• **Problem statement**
Copy down every line of the data that follows exactly. Omit the pictures.

• **Supplied data**
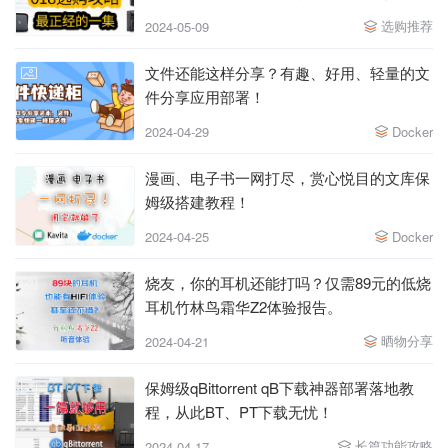
情机？
选购推荐
2024-05-09
文件还能这样分享？有趣、好用、轻量的文
件分享应用部署！
2024-04-29
Docker
漫画、电子书一网打尽，赏心悦目的文库保
姆级搭建教程！
2024-04-25
Docker
烧友，你的耳机还能打吗？仅需89元的低烧
耳机竹林鸟霜华Z2体验报告。
晒物分享
2024-04-21
保姆级qBittorrent qB下载神器部署落地教
程，从此BT、PT下载无忧！
长篇功能攻略
2024-04-17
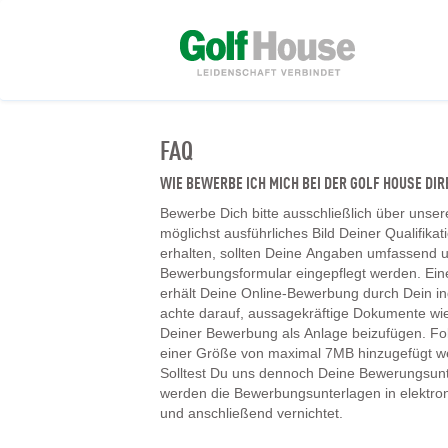
FAQ
WIE BEWERBE ICH MICH BEI DER GOLF HOUSE D
Bewerbe Dich bitte ausschließlich über unser
möglichst ausführliches Bild Deiner Qualifika
erhalten, sollten Deine Angaben umfassend un
Bewerbungsformular eingepflegt werden. Ein
erhält Deine Online-Bewerbung durch Dein ind
achte darauf, aussagekräftige Dokumente wie
Deiner Bewerbung als Anlage beizufügen. F
einer Größe von maximal 7MB hinzugefügt w
Solltest Du uns dennoch Deine Bewerungsunt
werden die Bewerbungsunterlagen in elektr
und anschließend vernichtet.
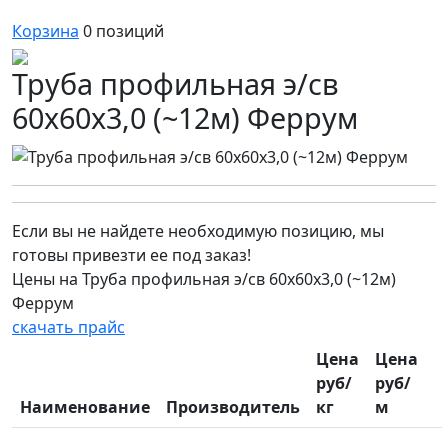
Корзина
0
позиций
Труба профильная э/св
60х60х3,0 (~12м) Феррум
Если вы не найдете необходимую позицию, мы
готовы привезти ее под заказ!
Цены на Труба профильная э/св 60х60х3,0 (~12м)
Феррум
скачать прайс
Цена
Цена
руб/
руб/
Наименование
Производитель
кг
м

• **Solution**
情机？
选购推荐
2024-05-09
文件还能这样分享？有趣、好用、轻量的文
件分享应用部署！
2024-04-29
Docker
漫画、电子书一网打尽，赏心悦目的文库保
姆级搭建教程！
2024-04-25
Docker
烧友，你的耳机还能打吗？仅需89元的低烧
耳机竹林鸟霜华Z2体验报告。
晒物分享
2024-04-21
保姆级qBittorrent qB下载神器部署落地教
程，从此BT、PT下载无忧！
长篇功能攻略
2024-04-17
FAQ
WIE BEWERBE ICH MICH BEI DER GOLF HOUSE D
Bewerbe Dich bitte ausschließlich über unser
möglichst ausführliches Bild Deiner Qualifika
erhalten, sollten Deine Angaben umfassend un
Bewerbungsformular eingepflegt werden. Ein
erhält Deine Online-Bewerbung durch Dein ind
achte darauf, aussagekräftige Dokumente wie
Deiner Bewerbung als Anlage beizufügen. F
einer Größe von maximal 7MB hinzugefügt w
Solltest Du uns dennoch Deine Bewerungsunt
werden die Bewerbungsunterlagen in elektr
und anschließend vernichtet.
Корзина
0
позиций
Труба профильная э/св
60х60х3,0 (~12м) Феррум
Если вы не найдете необходимую позицию, мы
готовы привезти ее под заказ!
Цены на Труба профильная э/св 60х60х3,0 (~12м)
Феррум
скачать прайс
Цена
Цена
руб/
руб/
Наименование
Производитель
кг
м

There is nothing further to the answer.